Reputation: 149
I would like to compare two text strings if they are correct and matching provided that they are in 2 different columns in a csv file. I have the values
"DB Instance Identifier","Engine","Instance Type","MultiAZ","Reservation ID","State","Start Time","Reserved Engine","Reserved DB Instance Type"
"alpha-db-dev","postgres","db.t4g.micro",false,"alpha-db-dev-26aug2022","active","2022-08-26","postgresql","db.t4g.micro"
"alpha-db-prod","postgres","db.t4g.small",true,"alpha-db-prod-26aug2022","active","2022-08-26","postgresql","db.t4g.small"
"beta-db-dev-primary","aurora-postgresql","db.t3.medium",false,"beta-db-dev-primary-07sep2022","active","2022-09-07","postgresql","db.t3.medium"
"beta-db-dev-secondary","aurora-postgresql","db.t3.medium",false,"beta-db-dev-secondary-07sep2022","active","2022-09-07","postgresql","db.t3.small"
"charlie-db-prod","mysql","db.t3.small",true,"charlie-db-prod-07sep2022","active","2022-09-07","sql","db.t4g.medium"
in the example, the first row is a header where I would like to add the term "Engine match?" and "Instance Type Match?" which would be columns 10 and 11.
Then I would like the second row and succeeding ones to check if the value in column 2 and 8 matches.

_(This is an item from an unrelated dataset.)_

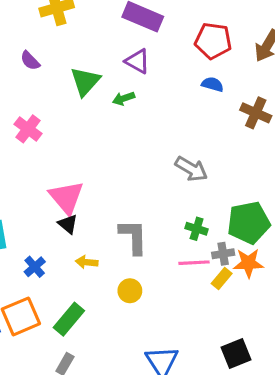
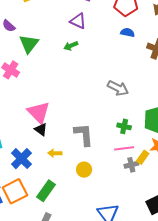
green triangle: (85, 81) -> (29, 44), moved
gray cross: (223, 254) -> (131, 165), moved
blue cross: (35, 267) -> (21, 159), size x1.5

In the 2nd row and print true
in column 10 if it does, and false
if not.
I would also like to check if the values in column 3 and 9 are matching following the same logic above but print the result in column 11.
Desired Output:
"DB Instance Identifier","Engine","Instance Type","MultiAZ","Reservation ID","State","Start Time","Reserved Engine","Reserved DB Instance Class","Engine match?","Instance Type Match?"
"alpha-db-dev","postgres","db.t4g.micro",false,"alpha-db-dev-26aug2022","active","2022-08-26","postgresql","db.t4g.micro","true","true"
"alpha-db-prod","postgres","db.t4g.small",true,"alpha-db-prod-26aug2022","active","2022-08-26","postgresql","db.t4g.small","true","true"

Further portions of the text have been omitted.